The waste lands - By Stephen King Page 0,149

“The people who built that city might have made their own airplanes, but I’m pretty sure this is one of ours. I did a school paper on air combat when I was in the fifth grade, and I think I recognize it. Roland, can I take a closer look?”

Roland nodded. “I’ll go with you.”

Together they walked over to the plane with the high grass swishing at their pants. “Look,” Jake said. “See the machine-gun under the wing? That’s an air-cooled German model, and this is a Focke-Wulf from just before World War II. I’m sure it is. So what’s it doing here?”

“Lots of planes disappear,” Eddie said. “Take the Bermuda Triangle, for instance. That’s a place over one of our oceans, Roland. It’s supposed to be jinxed. Maybe it’s a great big doorway between our worlds—one that’s almost always open.” Eddie hunched his shoulders and essayed a bad Rod Serling imitation. “Fasten your seatbelts and prepare for turbulence: you’re flying into . . . the Roland Zone!”

Jake and Roland, who were now standing beneath the plane’s remaining wing, ignored him.

“Boost me up, Roland.”

Roland shook his head. “That wing looks solid, but it’s not—this thing has been here a long time, Jake. You’d fall.”

“Make a step, then.”

Eddie said, “I’ll do it, Roland.”

Roland studied his diminished right hand for a moment, shrugged, then laced his hands together. “This’ll do. He’s light.”

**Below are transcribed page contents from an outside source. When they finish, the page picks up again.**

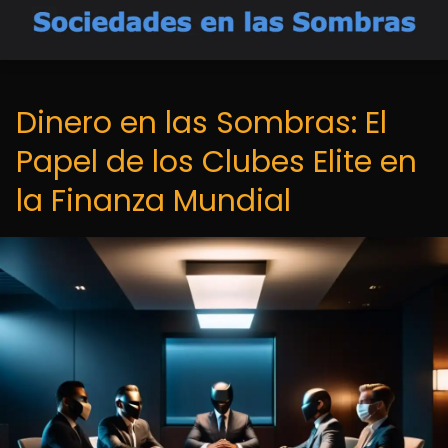
Dinero en las Sombras: El
Papel de los Clubes Elite en
la Finanza Mundial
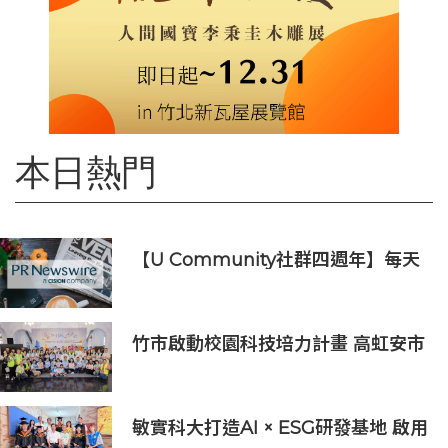
本日熱門
【U Community社群四週年】每天
陪您倒數聖誕
竹市啟動校園科技培力計畫 高虹安市
長：半導體與無人機課程培育未來科
技人才
敏實科大打造AI × ESG研發基地 啟用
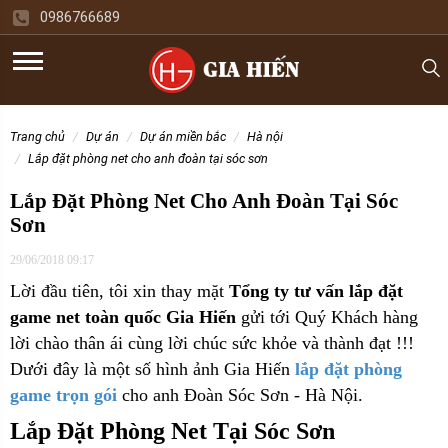
0986766689
trang chủ
dự án
dự án miền bắc
hà nội
lắp đặt phòng net cho anh đoàn tại sóc sơn
Lắp Đặt Phòng Net Cho Anh Đoàn Tại Sóc
Sơn
29/06/2018 09:17
Lời đầu tiên, tôi xin thay mặt
Tổng ty tư vấn lắp đặt
game net toàn quốc Gia Hiến
gửi tới Quý Khách hàng
lời chào thân ái cùng lời chúc sức khỏe và thành đạt !!!
Dưới đây là một số hình ảnh Gia Hiến
lắp đặt phòng
game trọn gói
cho
anh Đoàn Sóc Sơn - Hà Nội.
Lắp Đặt Phòng Net Tại Sóc Sơn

Jake shook off his moccasin and then stepped lightly into the stirrup Roland had made. Oy began to bark shrilly, though whether in excitement or alarm, Roland couldn’t tell.

Jake’s chest was now pressing against one of the airplane’s rusty flaps, and he was looking right at the fist-and-thunderbolt design. It had peeled up a little from the surface of the wing along one edge. He seized this flap and pulled. It came off the wing so easily that he would have fallen backward if Eddie, standing directly behind him, hadn’t steadied him with a hand on the butt.

“I knew it,” Jake said. There was another symbol beneath the fist-and-thunderbolt, and now it was almost totally revealed. It was a swastika. “I just wanted to see it. You can put me down now.”

They started out again, but they could see the tail of the plane every time they looked back that afternoon, looming out of the high grass like Lord Perth’s burial monument.

2

IT WAS JAKE’S TURN to make the fire that night. When the wood was laid to the gunslinger’s satisfaction, he handed Jake his flint and steel. “Let’s see how you do.”

Eddie and Susannah were sitting off to one side, their arms linked companionably about each other’s waist. Toward the end of the day, Eddie had found a bright yellow flower beside the road and had picked it for her. Tonight Susannah was wearing it in her hair, and every time she looked at Eddie, her lips curved in a small smile and her eyes filled with light. Roland had noted these things, and they pleased him. Their love was deepening, strengthening. That was good. It would have to be deep and strong indeed if it was to survive the months and years ahead.

Jake struck a spark, but it flashed inches away from the kindling.

“Move your flint in closer,” Roland said, “and hold it steady. And don’t hit it with the steel, Jake; scrape it.”

Jake tried again, and this time the spark flashed directly into the kindling. There was a little tendril of smoke but no fire.

“I don’t think I’m very good at this.”

“You’ll get it. Meantime, think on this. What’s dressed when night falls and undressed when day breaks?”

“Huh?”

Roland moved Jake’s hands even closer to the little pile of kindling. “I guess that one’s not in your book.”

“Oh, it’s a riddle!” Jake struck another spark. This time a small flame glowed in the kindling before dying out. “You know some of those, too?”

Roland nodded. “Not just some—a lot. As a boy, I must have known a thousand. They were part of my studies.”

“Really? Why would anyone study riddles?”

“Vannay, my tutor, said a boy who could answer a riddle was a boy who could think around corners. We had riddling contests every Friday noon, and the boy or girl who won could leave school early.”

“Did you get to leave early often, Roland?” Susannah asked.

He shook his head, smiling a little himself. “I enjoyed riddling, but I was never very good at it. Vannay said it was because I thought too deeply. My father said it was because I had too little imagination.